Documentation of the code : these isolated tests essentially are the documentation of the contract of each box. As the contract of a box, you can think of a set of pairs (input, output), where we define what should the outputs of a box be for each input. These outputs can either be data returns or side-effects triggered via interaction with its collaborators, depending on the case. A newcomer in the codebase can easily identify what the role of each box is, just by having a look at the associated test.
Design heuristic : writing this kind of tests requires some work to setup the collaborators, which can serve as a signal of design smells. The more collaborators a box has, the more complicated it becomes and after a certain number, it can become almost impossible to reason about it. Each and every one of the collaborators are right there, thus making it much more easier to spot anti-patterns.
Maintainability : the problem with not using test doubles is that it does not scale at all and it degrades very quickly. Our example was quite simple, containing only 3 boxes. So, using the real boxes instead of doubles would probably be perfectly fine, since the logic is quite limited. But, in large codebases that are common across the industry, there are many more boxes, usually hundreds of them. You can think of them as a big tree hierarchy of boxes depending on other boxes. By not using test doubles, the following will happen: you will want to test a box that sits in the top of that hierarchy (say the root of the tree), but you will essentially be testing the whole tree!

If you are following the TDD community, you might have come across the 2 main TDD schools: the classicist school (or Detroit) and the mockist school (or London). If you look on the Internet, you will see articles describing that these 2 schools appear to have a lot of differences, but if you look under the surface, their main difference is one: whether they believe isolation is useful or not. All the rest stem from this basic principle.

Integration testing

So, according to the above, if we write these beautiful, isolated tests for all our boxes, then we should be done, we’ve verified everything works as expected, right? I really wish I could reply with yes.

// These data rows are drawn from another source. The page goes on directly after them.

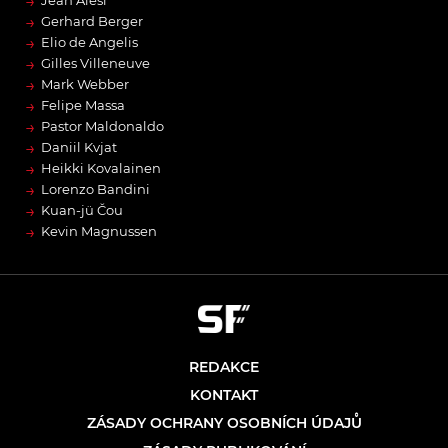
→
→
Gerhard Berger
→
Elio de Angelis
→
Gilles Villeneuve
→
Mark Webber
→
Felipe Massa
→
Pastor Maldonaldo
→
Daniil Kvjat
→
Heikki Kovalainen
→
Lorenzo Bandini
→
Kuan-jü Čou
→
Kevin Magnussen
REDAKCE
KONTAKT
ZÁSADY OCHRANY OSOBNÍCH ÚDAJŮ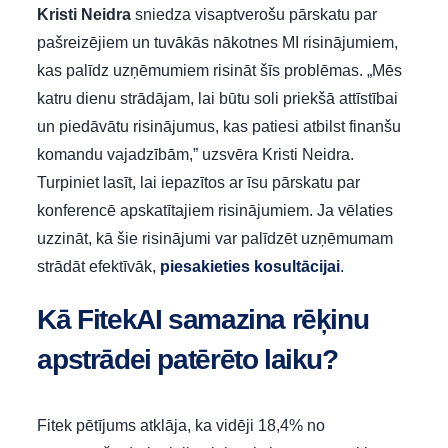
Kristi Neidra
sniedza visaptverošu pārskatu par
pašreizējiem un tuvākās nākotnes MI risinājumiem,
kas palīdz uzņēmumiem risināt šīs problēmas. „Mēs
katru dienu strādājam, lai būtu soli priekšā attīstībai
un piedāvātu risinājumus, kas patiesi atbilst finanšu
komandu vajadzībām,” uzsvēra Kristi Neidra.
Turpiniet lasīt, lai iepazītos ar īsu pārskatu par
konferencē apskatītajiem risinājumiem. Ja vēlaties
uzzināt, kā šie risinājumi var palīdzēt uzņēmumam
strādāt efektīvāk,
piesakieties kosultācijai
.
Kā FitekAI samazina rēķinu
apstrādei patērēto laiku?
Fitek pētījums atklāja, ka vidēji 18,4% no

The ugly truth is that only a set of unit tests (no matter how well written) cannot give us significant confidence that the overall system will work as expected. I’ve met people that have a deep love for unit tests to the point of living under this illusion. Of course, that usually lasts only until they release their system in production to real customers. There are a lot of reasons for this, but the main one is the following: when we are replacing a collaborator with a double, we are essentially defining what is the contract that the collaborator should satisfy. In a separate unit test (belonging to this collaborator), we will probably verify that this contract is satisfied. However, a lot of mistakes can creep into this process. For instance, in our previous example, in the unit test of Calculator we might expect that the LCMCalculator will return 60 for the input (4,5,15), while this has never been tested in the unit test of LCMCalculator because we ended up using different data there, e.g. testing that it returns 72 for the input (3,8,9).

This can leave a lot of gaps in the interactions between our boxes. Essentially, we need a way to also test the integration between multiple boxes. And this is why they are called integration tests. So, we take multiple boxes (depending on how many we want to test together), we assemble them and then we write a test that invokes operation at the top-level box, which will essentially exercise the functionality of all the involved boxes. This can obviously provide us with a lot more confidence that our system will function as required. However, it comes with several caveats as well, some of which are the following:

Harder to setup: setting up these tests might require extra work, such as creating fake data in databases or components that are not that simple to initialise.
Harder to troubleshoot: when one of the tests fail, then more work is required to identify which box contains the functionality that is causing the test to fail, since multiple boxes can be included in one of those tests.

Unfortunately, the various categories of testing do not have clear boundaries and the difference between them can end up being fuzzy. People across the industry sometimes use the same word to refer to different things, so it’s always useful to make clear what you are referring to explicitly. For instance, one could argue that a test that exercises all the boxes of our system should be called an integration test, since it tests the integration between all these boxes. However, some people might use a different term for this, such as system testing.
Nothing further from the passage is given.